Use Pareto’s Law to improve your time management skills

Would you like to make $124 per hour?

Are you worth $124 per hour? If that sounds too high — I get it, you’re humble — then what about a flat $100 per hour? If even that sounds too high, then you might be selling yourself short.

Let me explain.

Pareto’s law is also known as the 80/20 rule. In short, and in most any situation imaginable, it means that 80% of the results are generated by 20% of the effort.

20% of your customers will generate 80% of your company’s problems.

20% of your customers will generate 80% of your company’s sales.

20% of the world’s population own 80% of the wealth.

20% of the world’s nations produce 80% of the world’s GDP.

You can test that last one. Go to Wikipedia. Total the GDP by county. Then examine the percentage GDP held by the top 20%:

https://en.wikipedia.org/wiki/List_of_countries_by_GDP_(nominal)

But the beauty of Pareto’s law is that it applies to itself: 20% of the 20% generates 80% of 80%, or 4% of the effort generates 64% of the results. 0.8% of the effort generates 51.2% of the results.

This applies to your daily labors, too. I recently posted an article about electrical engineering salaries. The average salary in 2014 was $95,780, or $46 per hour. In an eight-hour day, that engineer earns $368.

Based on the 80/20 principle, 20% of a day’s hours produce 80% of his salary: 1.6 hours earns $294.40. Applying Pareto, you’ll find that the most productive hour of this engineer’s day is worth $124.

For an engineer who earns $72,800 per year, the most productive hour of his day is worth $100. His least productive hour is worth about $15. If you break it down into minutes — there are 480 in an 8-hour day — then you’ll find that his most productive minute is worth $27.

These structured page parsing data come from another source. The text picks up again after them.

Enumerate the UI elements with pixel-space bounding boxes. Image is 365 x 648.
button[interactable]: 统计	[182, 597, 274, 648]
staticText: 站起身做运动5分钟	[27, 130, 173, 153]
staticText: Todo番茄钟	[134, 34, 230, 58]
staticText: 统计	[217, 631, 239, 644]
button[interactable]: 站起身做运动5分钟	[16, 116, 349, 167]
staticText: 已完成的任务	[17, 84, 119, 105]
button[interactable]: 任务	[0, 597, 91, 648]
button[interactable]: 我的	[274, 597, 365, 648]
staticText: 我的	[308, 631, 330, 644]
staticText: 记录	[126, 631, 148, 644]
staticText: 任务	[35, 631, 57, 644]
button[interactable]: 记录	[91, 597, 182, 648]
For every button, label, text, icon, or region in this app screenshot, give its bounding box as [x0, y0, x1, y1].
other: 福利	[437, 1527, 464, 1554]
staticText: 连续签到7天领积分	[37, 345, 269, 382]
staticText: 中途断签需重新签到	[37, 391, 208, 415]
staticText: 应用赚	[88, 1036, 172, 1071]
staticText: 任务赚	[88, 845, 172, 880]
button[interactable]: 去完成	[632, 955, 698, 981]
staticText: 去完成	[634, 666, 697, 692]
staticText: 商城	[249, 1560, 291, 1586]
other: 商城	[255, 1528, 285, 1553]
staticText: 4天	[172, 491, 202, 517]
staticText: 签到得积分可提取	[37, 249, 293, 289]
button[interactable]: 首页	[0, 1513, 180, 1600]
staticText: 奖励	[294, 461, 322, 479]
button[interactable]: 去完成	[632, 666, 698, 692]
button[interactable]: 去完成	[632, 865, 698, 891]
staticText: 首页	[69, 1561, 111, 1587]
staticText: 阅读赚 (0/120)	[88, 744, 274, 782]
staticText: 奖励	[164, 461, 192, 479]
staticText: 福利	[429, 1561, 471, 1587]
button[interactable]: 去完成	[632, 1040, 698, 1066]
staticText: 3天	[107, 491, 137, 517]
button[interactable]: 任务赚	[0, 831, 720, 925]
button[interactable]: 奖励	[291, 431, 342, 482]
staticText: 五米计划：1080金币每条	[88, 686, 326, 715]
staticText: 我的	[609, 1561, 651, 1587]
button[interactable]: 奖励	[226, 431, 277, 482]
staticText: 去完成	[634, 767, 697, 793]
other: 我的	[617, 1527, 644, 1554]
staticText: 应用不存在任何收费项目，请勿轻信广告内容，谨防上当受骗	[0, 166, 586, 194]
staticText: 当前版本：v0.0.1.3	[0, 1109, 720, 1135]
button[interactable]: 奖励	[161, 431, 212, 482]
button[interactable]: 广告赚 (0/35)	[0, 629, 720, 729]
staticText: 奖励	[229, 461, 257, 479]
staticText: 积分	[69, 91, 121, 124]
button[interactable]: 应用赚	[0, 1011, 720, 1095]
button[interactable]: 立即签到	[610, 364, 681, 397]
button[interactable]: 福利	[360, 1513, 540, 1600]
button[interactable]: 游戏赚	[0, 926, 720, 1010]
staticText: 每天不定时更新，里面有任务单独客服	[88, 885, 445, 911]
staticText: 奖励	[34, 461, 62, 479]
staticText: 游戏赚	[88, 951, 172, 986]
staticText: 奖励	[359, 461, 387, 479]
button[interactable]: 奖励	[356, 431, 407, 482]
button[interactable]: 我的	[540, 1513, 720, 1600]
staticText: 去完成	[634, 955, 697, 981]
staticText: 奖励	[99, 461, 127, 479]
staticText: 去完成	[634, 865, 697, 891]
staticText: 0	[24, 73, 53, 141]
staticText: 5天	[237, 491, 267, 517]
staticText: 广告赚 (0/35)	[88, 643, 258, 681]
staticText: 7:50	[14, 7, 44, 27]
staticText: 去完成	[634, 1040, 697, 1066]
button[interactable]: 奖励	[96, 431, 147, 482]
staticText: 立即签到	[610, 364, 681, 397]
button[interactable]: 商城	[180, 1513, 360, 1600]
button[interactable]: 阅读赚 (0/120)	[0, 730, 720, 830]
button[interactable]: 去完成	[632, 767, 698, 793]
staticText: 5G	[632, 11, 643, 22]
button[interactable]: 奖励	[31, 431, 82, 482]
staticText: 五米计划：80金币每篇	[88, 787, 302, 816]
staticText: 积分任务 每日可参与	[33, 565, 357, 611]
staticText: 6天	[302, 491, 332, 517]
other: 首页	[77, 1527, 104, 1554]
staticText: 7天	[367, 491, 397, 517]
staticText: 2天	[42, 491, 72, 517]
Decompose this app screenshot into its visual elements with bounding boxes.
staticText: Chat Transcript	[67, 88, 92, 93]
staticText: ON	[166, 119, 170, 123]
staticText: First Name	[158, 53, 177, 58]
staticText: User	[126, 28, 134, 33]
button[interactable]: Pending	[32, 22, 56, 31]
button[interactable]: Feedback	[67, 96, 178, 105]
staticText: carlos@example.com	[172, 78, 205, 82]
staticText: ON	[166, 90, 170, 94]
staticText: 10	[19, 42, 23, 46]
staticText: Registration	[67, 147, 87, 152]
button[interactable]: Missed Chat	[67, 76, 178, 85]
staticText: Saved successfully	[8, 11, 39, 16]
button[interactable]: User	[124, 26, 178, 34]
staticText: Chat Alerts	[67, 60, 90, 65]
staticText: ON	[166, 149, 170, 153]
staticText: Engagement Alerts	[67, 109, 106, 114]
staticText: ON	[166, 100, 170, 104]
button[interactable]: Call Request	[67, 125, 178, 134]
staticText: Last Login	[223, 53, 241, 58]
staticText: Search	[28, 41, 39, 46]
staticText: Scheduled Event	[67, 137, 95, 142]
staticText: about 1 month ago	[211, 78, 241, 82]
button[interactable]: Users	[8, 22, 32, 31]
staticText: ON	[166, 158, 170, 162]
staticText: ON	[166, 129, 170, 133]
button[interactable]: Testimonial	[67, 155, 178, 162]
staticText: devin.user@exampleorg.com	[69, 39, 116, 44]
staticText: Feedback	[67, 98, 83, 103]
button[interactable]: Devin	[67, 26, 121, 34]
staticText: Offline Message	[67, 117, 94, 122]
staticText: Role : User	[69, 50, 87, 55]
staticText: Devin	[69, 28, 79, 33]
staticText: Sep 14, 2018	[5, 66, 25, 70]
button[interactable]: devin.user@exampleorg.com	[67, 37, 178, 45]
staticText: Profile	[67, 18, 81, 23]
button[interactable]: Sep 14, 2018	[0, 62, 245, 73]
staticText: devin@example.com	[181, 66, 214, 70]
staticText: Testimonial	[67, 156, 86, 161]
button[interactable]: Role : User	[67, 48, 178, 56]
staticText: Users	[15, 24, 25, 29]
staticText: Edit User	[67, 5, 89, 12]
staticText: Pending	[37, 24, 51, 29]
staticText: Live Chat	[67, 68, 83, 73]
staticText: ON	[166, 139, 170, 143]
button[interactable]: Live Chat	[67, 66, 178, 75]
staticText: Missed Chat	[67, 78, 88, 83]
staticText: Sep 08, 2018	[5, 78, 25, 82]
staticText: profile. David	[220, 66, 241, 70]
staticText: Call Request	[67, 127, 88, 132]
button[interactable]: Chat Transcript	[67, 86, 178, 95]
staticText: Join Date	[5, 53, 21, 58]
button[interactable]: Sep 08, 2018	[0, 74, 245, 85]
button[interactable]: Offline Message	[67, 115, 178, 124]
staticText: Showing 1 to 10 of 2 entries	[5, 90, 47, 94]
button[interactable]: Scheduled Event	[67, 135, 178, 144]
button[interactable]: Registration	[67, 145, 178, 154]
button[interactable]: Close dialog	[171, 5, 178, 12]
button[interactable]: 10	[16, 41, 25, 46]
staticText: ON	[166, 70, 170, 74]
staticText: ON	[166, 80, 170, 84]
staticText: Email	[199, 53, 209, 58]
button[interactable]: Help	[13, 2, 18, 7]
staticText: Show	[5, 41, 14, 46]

His least productive is worth 13 cents.

The practical take away is this: what are the 20% of your daily tasks that earn 80% of your day’s pay?

To increase your productivity and your worth, you need to identify the 20% of your daily or weekly tasks that generate 80% of your value, then focus. Start delegating the bottom 80% to lower-paid individuals (or computer programs) while you start doing more tasks related to the top 20%.

Applying this to your career will not produce linear results — instead, the results will be exponential.

Perry Marshall wrote a great book about this called “80/20 Sales and Marketing.” He goes through all of this, and much more. I think it’s worth a read.

It might be in the top 20% of the books you’ll ever read, if not the top 4%. You can find it on Amazon by clicking the following link:

http://amzn.to/1TTaq0p

Think of it this way: if you mastered this principle, it would mean you could work just one day a week out of five.

Think about how much more you could accomplish over the next 30 years by freeing up those four days.